:: Exercise aim ::
Tally every line of the records below that includes "need", and reply with the total alone.

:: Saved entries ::

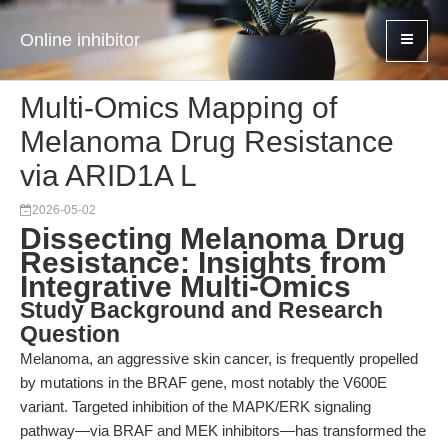
Online inhibitor
Multi-Omics Mapping of
Melanoma Drug Resistance
via ARID1A L
2026-05-02
Dissecting Melanoma Drug
Resistance: Insights from
Integrative Multi-Omics
Study Background and Research
Question
Melanoma, an aggressive skin cancer, is frequently propelled
by mutations in the BRAF gene, most notably the V600E
variant. Targeted inhibition of the MAPK/ERK signaling
pathway—via BRAF and MEK inhibitors—has transformed the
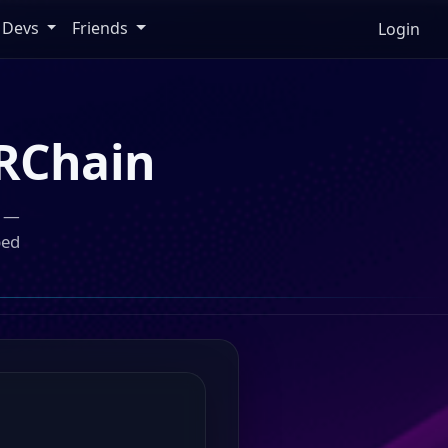
Devs
Friends
Login
RChain
n —
ped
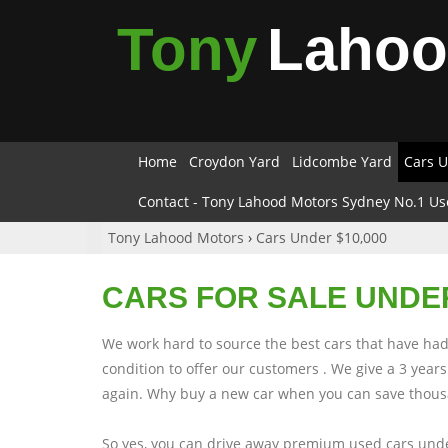
Tony
Laho
Home
Croydon Yard
Lidcombe Yard
Cars U
Contact - Tony Lahood Motors Sydney No.1 Us
Tony Lahood Motors
›
Cars Under $10,000
CARS FOR SALE UNDER
We work hard to source the best cars that have had 
condition to offer our customers . We give a 3 yea
again. Why buy a new car when you can save thousa
So yes, you can drive away premium used cars unde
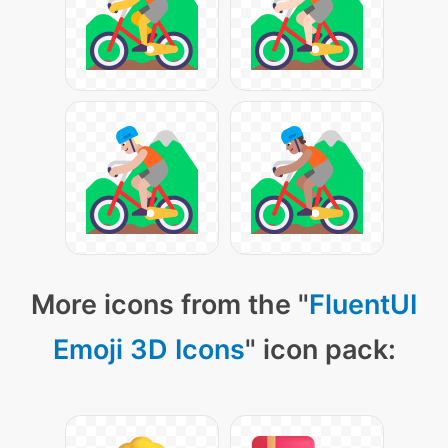
More icons from the "
FluentUI
Emoji 3D Icons
" icon pack:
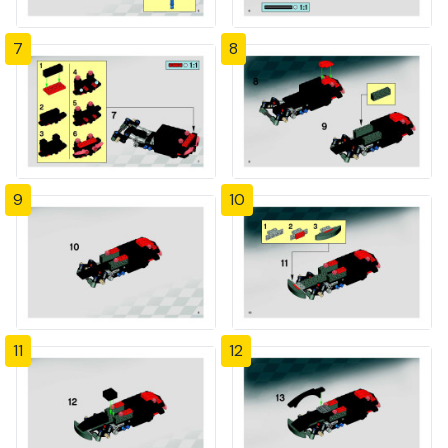
7
8
9
10
11
12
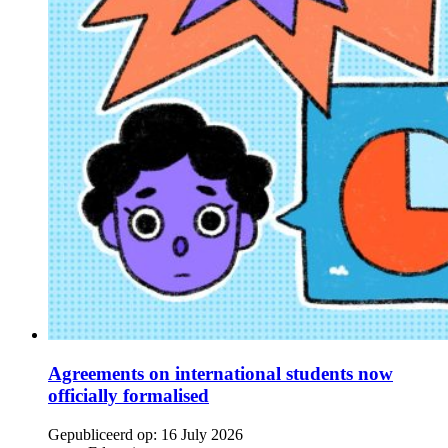
Agreements on international students now
officially formalised
Gepubliceerd op:
16 July 2026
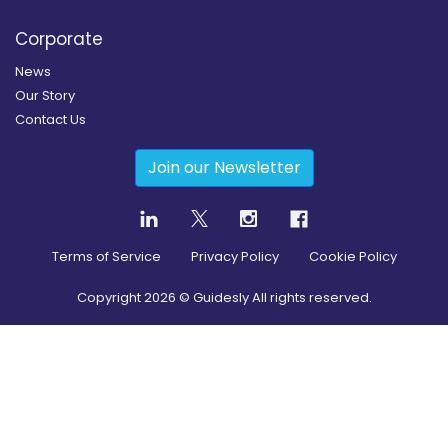
Corporate
News
Our Story
Contact Us
Join our Newsletter
Terms of Service
Privacy Policy
Cookie Policy
Copyright
2026
© Guidesly All rights reserved.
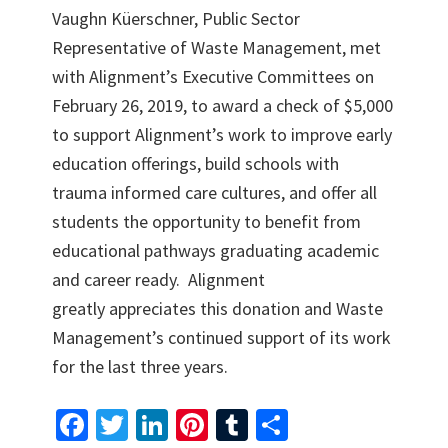
Vaughn Küerschner, Public Sector
Representative of Waste Management, met
with Alignment’s Executive Committees on
February 26, 2019, to award a check of $5,000
to support Alignment’s work to improve early
education offerings, build schools with
trauma informed care cultures, and offer all
students the opportunity to benefit from
educational pathways graduating academic
and career ready. Alignment
greatly appreciates this donation and Waste
Management’s continued support of its work
for the last three years.
Fa
T
Li
Pi
T
S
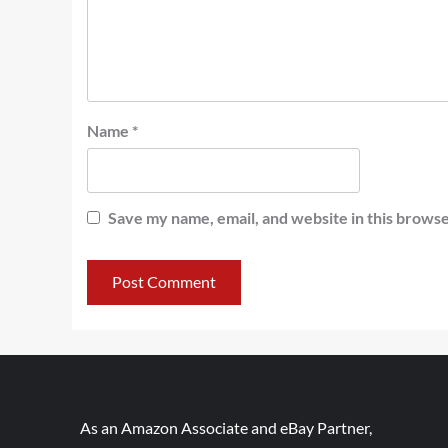
Name
*
Save my name, email, and website in this browse
As an Amazon Associate and eBay Partner,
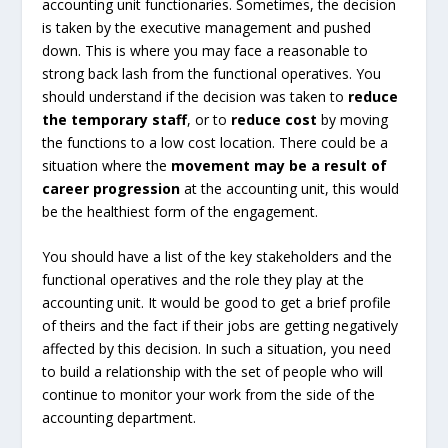
accounting unit functionaries. Sometimes, the decision
is taken by the executive management and pushed
down. This is where you may face a reasonable to
strong back lash from the functional operatives. You
should understand if the decision was taken to
reduce
the temporary staff
, or to
reduce cost
by moving
the functions to a low cost location. There could be a
situation where the
movement may be a result of
career progression
at the accounting unit, this would
be the healthiest form of the engagement.
You should have a list of the key stakeholders and the
functional operatives and the role they play at the
accounting unit. It would be good to get a brief profile
of theirs and the fact if their jobs are getting negatively
affected by this decision. In such a situation, you need
to build a relationship with the set of people who will
continue to monitor your work from the side of the
accounting department.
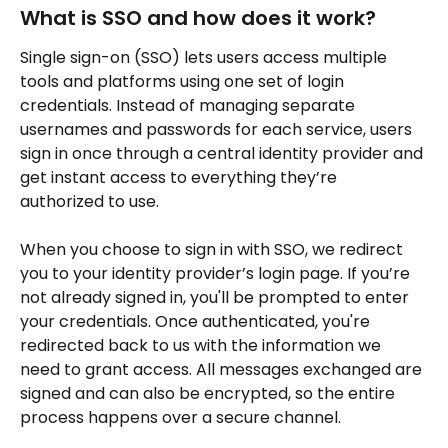
What is SSO and how does it work?
Single sign-on (SSO) lets users access multiple 
tools and platforms using one set of login 
credentials. Instead of managing separate 
usernames and passwords for each service, users 
sign in once through a central identity provider and 
get instant access to everything they’re 
authorized to use.
When you choose to sign in with SSO, we redirect 
you to your identity provider’s login page. If you’re 
not already signed in, you'll be prompted to enter 
your credentials. Once authenticated, you're 
redirected back to us with the information we 
need to grant access. All messages exchanged are 
signed and can also be encrypted, so the entire 
process happens over a secure channel.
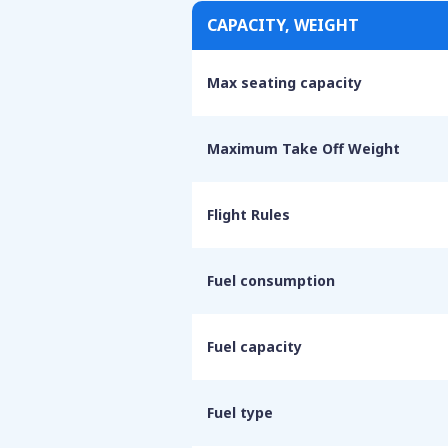
CAPACITY, WEIGHT
Max seating capacity
Maximum Take Off Weight
Flight Rules
Fuel consumption
Fuel capacity
Fuel type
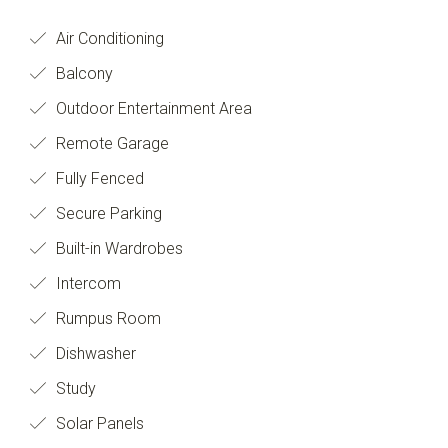
Air Conditioning
Balcony
Outdoor Entertainment Area
Remote Garage
Fully Fenced
Secure Parking
Built-in Wardrobes
Intercom
Rumpus Room
Dishwasher
Study
Solar Panels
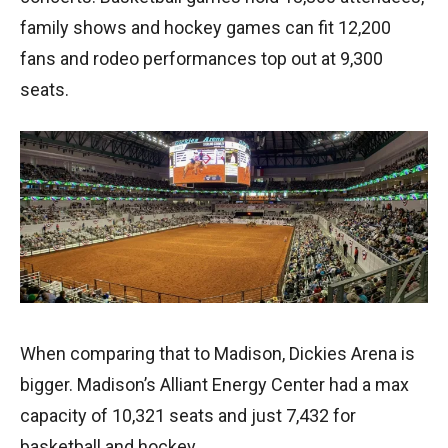
family shows and hockey games can fit 12,200
fans and rodeo performances top out at 9,300
seats.
When comparing that to Madison, Dickies Arena is
bigger. Madison’s Alliant Energy Center had a max
capacity of 10,321 seats and just 7,432 for
basketball and hockey.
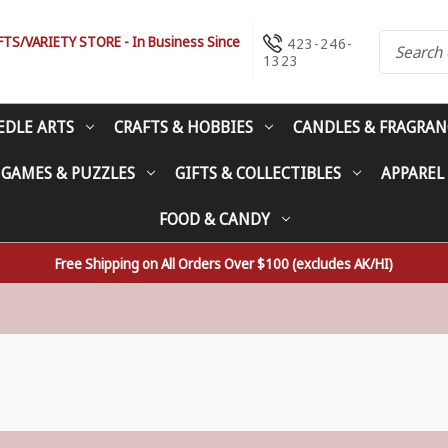
S/VARIETY STORE - In Business Since
423-246-
1323
EDLE ARTS
CRAFTS & HOBBIES
CANDLES & FRAGRAN
 GAMES & PUZZLES
GIFTS & COLLECTIBLES
APPAREL
FOOD & CANDY
Free Shipping on All Orders Over $100 (excludes AK/HI)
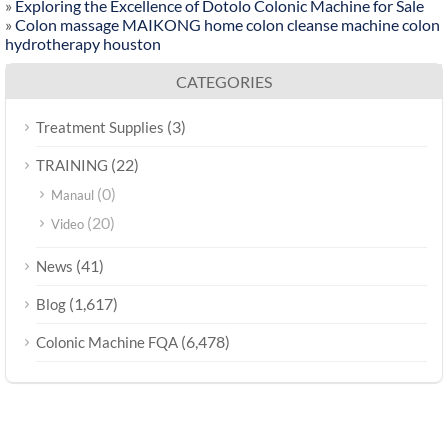
»
Exploring the Excellence of Dotolo Colonic Machine for Sale
»
Colon massage MAIKONG home colon cleanse machine colon
hydrotherapy houston
CATEGORIES
(3)
Treatment Supplies
(22)
TRAINING
(0)
Manaul
(20)
Video
(41)
News
(1,617)
Blog
(6,478)
Colonic Machine FQA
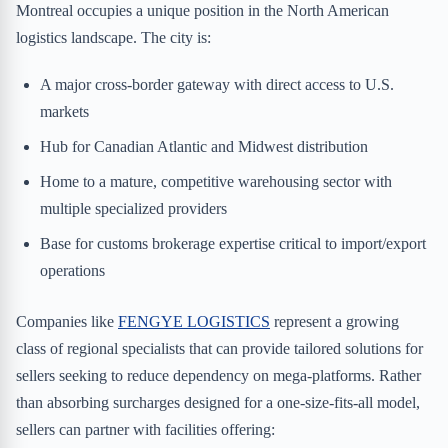
Montreal occupies a unique position in the North American
logistics landscape. The city is:
A major cross-border gateway with direct access to U.S.
markets
Hub for Canadian Atlantic and Midwest distribution
Home to a mature, competitive warehousing sector with
multiple specialized providers
Base for customs brokerage expertise critical to import/export
operations
Companies like
FENGYE LOGISTICS
represent a growing
class of regional specialists that can provide tailored solutions for
sellers seeking to reduce dependency on mega-platforms. Rather
than absorbing surcharges designed for a one-size-fits-all model,
sellers can partner with facilities offering:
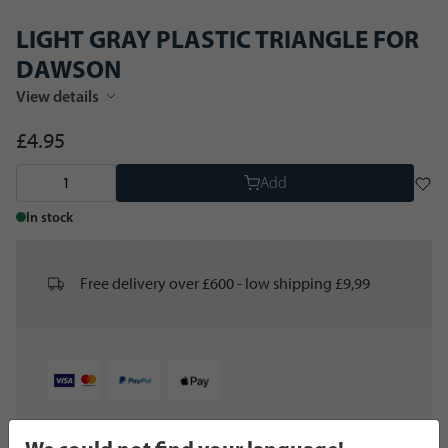
LIGHT GRAY PLASTIC TRIANGLE FOR
DAWSON
View details
£4.95
Add
In stock
Free delivery over £600 - low shipping £9,99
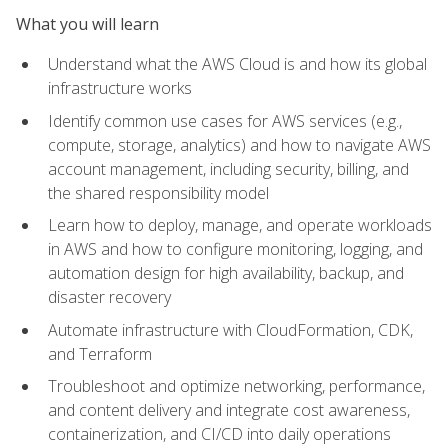
What you will learn
Understand what the AWS Cloud is and how its global
infrastructure works
Identify common use cases for AWS services (e.g.,
compute, storage, analytics) and how to navigate AWS
account management, including security, billing, and
the shared responsibility model
Learn how to deploy, manage, and operate workloads
in AWS and how to configure monitoring, logging, and
automation design for high availability, backup, and
disaster recovery
Automate infrastructure with CloudFormation, CDK,
and Terraform
Troubleshoot and optimize networking, performance,
and content delivery and integrate cost awareness,
containerization, and CI/CD into daily operations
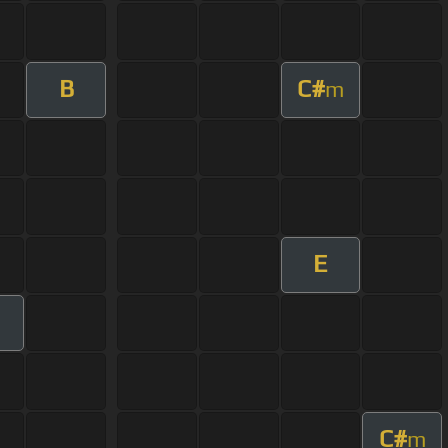
B
C#
m
E
C#
m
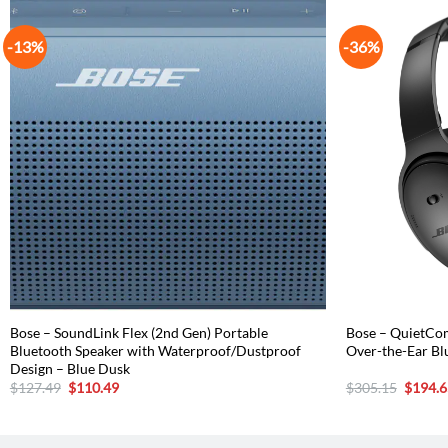
-13%
-36%
Bose – SoundLink Flex (2nd Gen) Portable
Bose – QuietCom
Bluetooth Speaker with Waterproof/Dustproof
Over-the-Ear Bl
Design – Blue Dusk
Original
Current
Origina
$
127.49
$
110.49
$
305.15
$
194.6
price
price
price
was:
is:
was:
$127.49.
$110.49.
$305.1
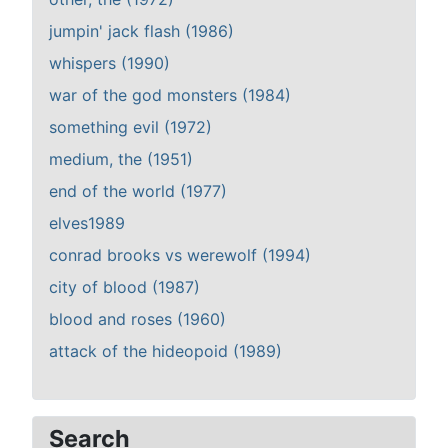
jumpin' jack flash (1986)
whispers (1990)
war of the god monsters (1984)
something evil (1972)
medium, the (1951)
end of the world (1977)
elves1989
conrad brooks vs werewolf (1994)
city of blood (1987)
blood and roses (1960)
attack of the hideopoid (1989)
Search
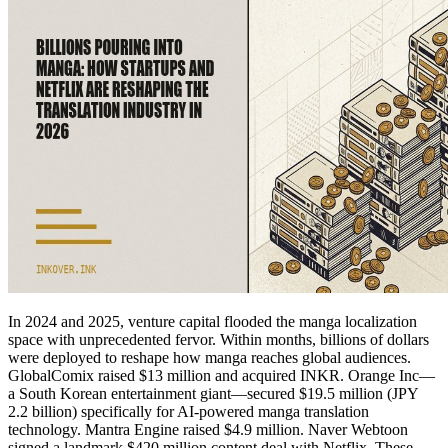
In 2024 and 2025, venture capital flooded the manga localization
space with unprecedented fervor. Within months, billions of dollars
were deployed to reshape how manga reaches global audiences.
GlobalComix raised $13 million and acquired INKR. Orange Inc—
a South Korean entertainment giant—secured $19.5 million (JPY
2.2 billion) specifically for AI-powered manga translation
technology. Mantra Engine raised $4.9 million. Naver Webtoon
signed a landmark $420 million content deal with Netflix. These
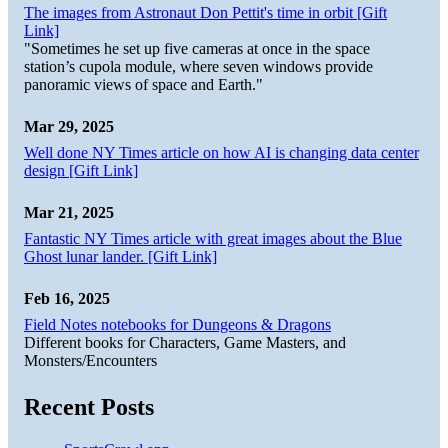
The images from Astronaut Don Pettit's time in orbit [Gift
Link]
"Sometimes he set up five cameras at once in the space
station’s cupola module, where seven windows provide
panoramic views of space and Earth."
Mar 29, 2025
Well done NY Times article on how AI is changing data center
design [Gift Link]
Mar 21, 2025
Fantastic NY Times article with great images about the Blue
Ghost lunar lander. [Gift Link]
Feb 16, 2025
Field Notes notebooks for Dungeons & Dragons
Different books for Characters, Game Masters, and
Monsters/Encounters
Recent Posts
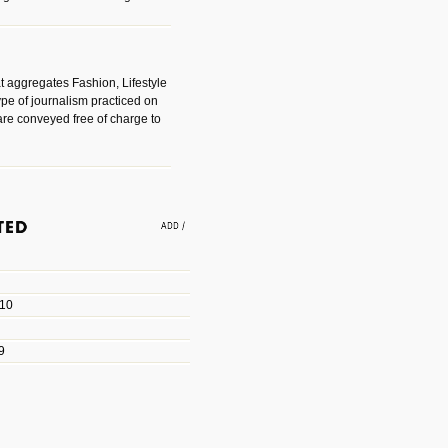
t aggregates Fashion, Lifestyle
ype of journalism practiced on
are conveyed free of charge to
e an easy way to find amazing
 with the companies that made
010
les/blogs/michael-paul-
9
er Michael Paul Smith has
fts to create a series of images
ars look like life-sized vehicles
t amazing.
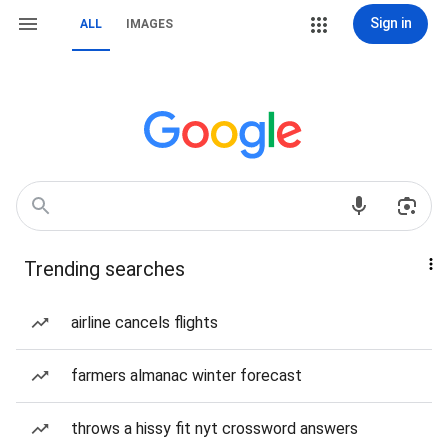
Sign in
ALL
IMAGES
Trending searches
airline cancels flights
farmers almanac winter forecast
throws a hissy fit nyt crossword answers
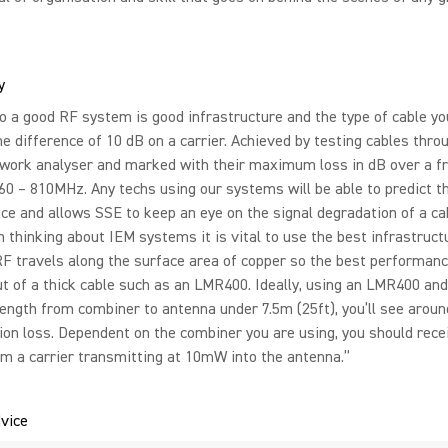
y
o a good RF system is good infrastructure and the type of cable yo
he difference of 10 dB on a carrier. Achieved by testing cables thro
twork analyser and marked with their maximum loss in dB over a f
60 – 810MHz. Any techs using our systems will be able to predict t
e and allows SSE to keep an eye on the signal degradation of a ca
 thinking about IEM systems it is vital to use the best infrastruct
RF travels along the surface area of copper so the best performan
t of a thick cable such as an LMR400. Ideally, using an LMR400 an
length from combiner to antenna under 7.5m (25ft), you’ll see aroun
on loss. Dependent on the combiner you are using, you should rece
m a carrier transmitting at 10mW into the antenna.”
vice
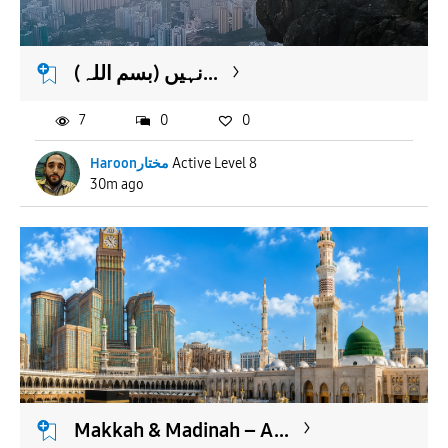
APPLY
(بسم اللہ) نہیں...
7
0
0
Haroonمختار
Active Level 8
30m ago
Makkah & Madinah – A...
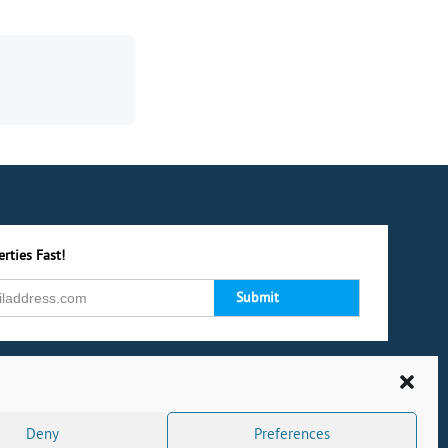
rties Fast!
Deny
Preferences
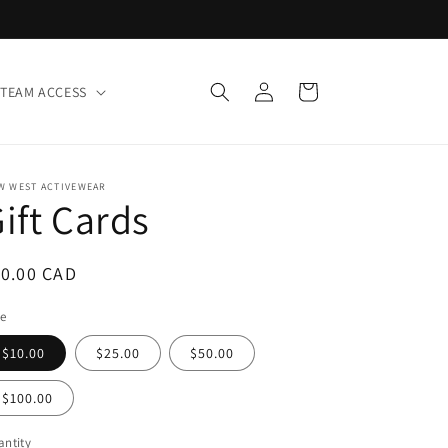
Log
Cart
TEAM ACCESS
in
W WEST ACTIVEWEAR
ift Cards
egular
10.00 CAD
ice
le
$10.00
$25.00
$50.00
$100.00
ntity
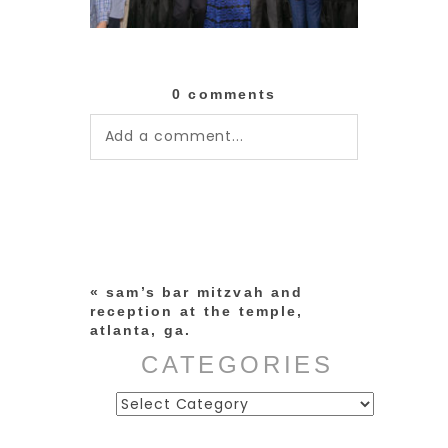
0 comments
Add a comment...
Your email is
never published or
shared. Required fields are
marked *
«
sam’s bar mitzvah and
reception at the temple,
atlanta, ga.
CATEGORIES
Categories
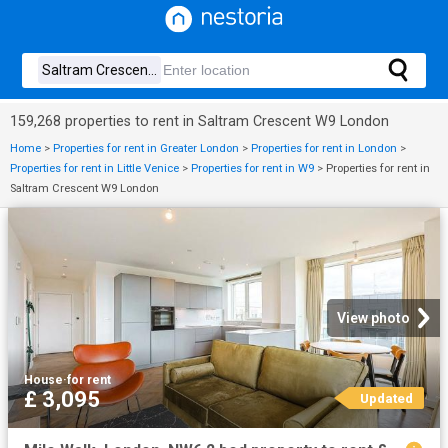
159,268 properties to rent in Saltram Crescent W9 London
Home
>
Properties for rent in Greater London
>
Properties for rent in London
>
Properties for rent in Little Venice
>
Properties for rent in W9
>
Properties for rent in
Saltram Crescent W9 London
View photo
House
·
for rent
£ 3,095
Updated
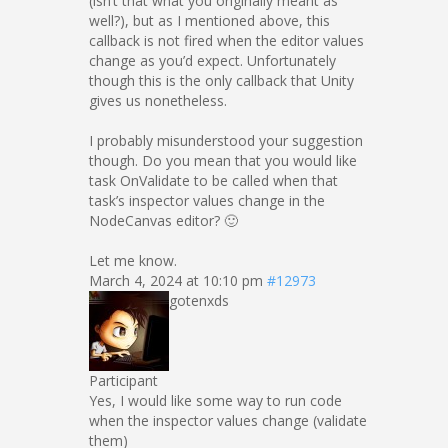
(isn’t that what you originally meant as
well?), but as I mentioned above, this
callback is not fired when the editor values
change as you’d expect. Unfortunately
though this is the only callback that Unity
gives us nonetheless.
I probably misunderstood your suggestion
though. Do you mean that you would like
task OnValidate to be called when that
task’s inspector values change in the
NodeCanvas editor? 🙂
Let me know.
March 4, 2024 at 10:10 pm
#12973
gotenxds
Participant
Yes, I would like some way to run code
when the inspector values change (validate
them)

:: Solution for this task ::
2